(Transcribed page contents)
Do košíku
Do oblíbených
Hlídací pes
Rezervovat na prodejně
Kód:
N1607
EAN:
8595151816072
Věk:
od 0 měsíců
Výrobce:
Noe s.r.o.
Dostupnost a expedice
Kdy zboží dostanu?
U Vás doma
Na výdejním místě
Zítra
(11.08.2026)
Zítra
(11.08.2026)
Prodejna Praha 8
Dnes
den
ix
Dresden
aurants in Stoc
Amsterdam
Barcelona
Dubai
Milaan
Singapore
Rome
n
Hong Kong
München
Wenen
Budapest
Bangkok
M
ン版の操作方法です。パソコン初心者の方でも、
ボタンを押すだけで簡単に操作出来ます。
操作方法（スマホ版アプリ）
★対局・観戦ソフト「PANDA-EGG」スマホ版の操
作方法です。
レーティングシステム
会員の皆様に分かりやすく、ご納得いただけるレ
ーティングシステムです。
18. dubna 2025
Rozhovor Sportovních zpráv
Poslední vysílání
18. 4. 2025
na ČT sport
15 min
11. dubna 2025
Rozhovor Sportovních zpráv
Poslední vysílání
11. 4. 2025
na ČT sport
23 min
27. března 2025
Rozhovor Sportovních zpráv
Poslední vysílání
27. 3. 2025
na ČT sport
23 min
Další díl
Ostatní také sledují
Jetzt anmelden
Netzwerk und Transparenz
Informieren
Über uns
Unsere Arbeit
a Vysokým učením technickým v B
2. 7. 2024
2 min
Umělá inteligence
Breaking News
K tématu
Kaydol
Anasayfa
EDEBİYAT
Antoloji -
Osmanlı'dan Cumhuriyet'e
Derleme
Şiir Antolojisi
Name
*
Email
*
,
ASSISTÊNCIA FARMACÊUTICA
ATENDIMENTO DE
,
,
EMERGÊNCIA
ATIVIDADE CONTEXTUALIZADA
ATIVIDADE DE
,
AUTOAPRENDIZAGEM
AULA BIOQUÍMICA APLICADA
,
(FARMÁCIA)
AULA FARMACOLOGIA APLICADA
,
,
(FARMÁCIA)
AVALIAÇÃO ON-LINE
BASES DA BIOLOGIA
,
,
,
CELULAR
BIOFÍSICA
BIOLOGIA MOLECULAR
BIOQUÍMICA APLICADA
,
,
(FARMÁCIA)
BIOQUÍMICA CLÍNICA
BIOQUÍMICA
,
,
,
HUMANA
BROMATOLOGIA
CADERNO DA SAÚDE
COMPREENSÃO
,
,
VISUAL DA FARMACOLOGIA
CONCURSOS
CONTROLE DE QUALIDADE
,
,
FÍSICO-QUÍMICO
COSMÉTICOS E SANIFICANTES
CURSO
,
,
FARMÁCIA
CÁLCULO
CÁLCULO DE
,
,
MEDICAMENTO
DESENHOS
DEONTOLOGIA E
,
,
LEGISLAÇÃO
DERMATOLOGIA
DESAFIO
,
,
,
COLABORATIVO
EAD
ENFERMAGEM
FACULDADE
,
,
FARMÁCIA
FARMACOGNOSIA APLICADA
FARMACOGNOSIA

▶ _THE PROBLEM_:
Every record is to be repeated exactly as written.

▶ _ANSWER BOX_:
Do košíku
Do oblíbených
Hlídací pes
Rezervovat na prodejně
Kód:
N1607
EAN:
8595151816072
Věk:
od 0 měsíců
Výrobce:
Noe s.r.o.
Dostupnost a expedice
Kdy zboží dostanu?
U Vás doma
Na výdejním místě
Zítra
(11.08.2026)
Zítra
(11.08.2026)
Prodejna Praha 8
Dnes
den
ix
Dresden
aurants in Stoc
Amsterdam
Barcelona
Dubai
Milaan
Singapore
Rome
n
Hong Kong
München
Wenen
Budapest
Bangkok
M
ン版の操作方法です。パソコン初心者の方でも、
ボタンを押すだけで簡単に操作出来ます。
操作方法（スマホ版アプリ）
★対局・観戦ソフト「PANDA-EGG」スマホ版の操
作方法です。
レーティングシステム
会員の皆様に分かりやすく、ご納得いただけるレ
ーティングシステムです。
18. dubna 2025
Rozhovor Sportovních zpráv
Poslední vysílání
18. 4. 2025
na ČT sport
15 min
11. dubna 2025
Rozhovor Sportovních zpráv
Poslední vysílání
11. 4. 2025
na ČT sport
23 min
27. března 2025
Rozhovor Sportovních zpráv
Poslední vysílání
27. 3. 2025
na ČT sport
23 min
Další díl
Ostatní také sledují
Jetzt anmelden
Netzwerk und Transparenz
Informieren
Über uns
Unsere Arbeit
a Vysokým učením technickým v B
2. 7. 2024
2 min
Umělá inteligence
Breaking News
K tématu
Kaydol
Anasayfa
EDEBİYAT
Antoloji -
Osmanlı'dan Cumhuriyet'e
Derleme
Şiir Antolojisi
Name
*
Email
*
,
ASSISTÊNCIA FARMACÊUTICA
ATENDIMENTO DE
,
,
EMERGÊNCIA
ATIVIDADE CONTEXTUALIZADA
ATIVIDADE DE
,
AUTOAPRENDIZAGEM
AULA BIOQUÍMICA APLICADA
,
(FARMÁCIA)
AULA FARMACOLOGIA APLICADA
,
,
(FARMÁCIA)
AVALIAÇÃO ON-LINE
BASES DA BIOLOGIA
,
,
,
CELULAR
BIOFÍSICA
BIOLOGIA MOLECULAR
BIOQUÍMICA APLICADA
,
,
(FARMÁCIA)
BIOQUÍMICA CLÍNICA
BIOQUÍMICA
,
,
,
HUMANA
BROMATOLOGIA
CADERNO DA SAÚDE
COMPREENSÃO
,
,
VISUAL DA FARMACOLOGIA
CONCURSOS
CONTROLE DE QUALIDADE
,
,
FÍSICO-QUÍMICO
COSMÉTICOS E SANIFICANTES
CURSO
,
,
FARMÁCIA
CÁLCULO
CÁLCULO DE
,
,
MEDICAMENTO
DESENHOS
DEONTOLOGIA E
,
,
LEGISLAÇÃO
DERMATOLOGIA
DESAFIO
,
,
,
COLABORATIVO
EAD
ENFERMAGEM
FACULDADE
,
,
FARMÁCIA
FARMACOGNOSIA APLICADA
FARMACOGNOSIA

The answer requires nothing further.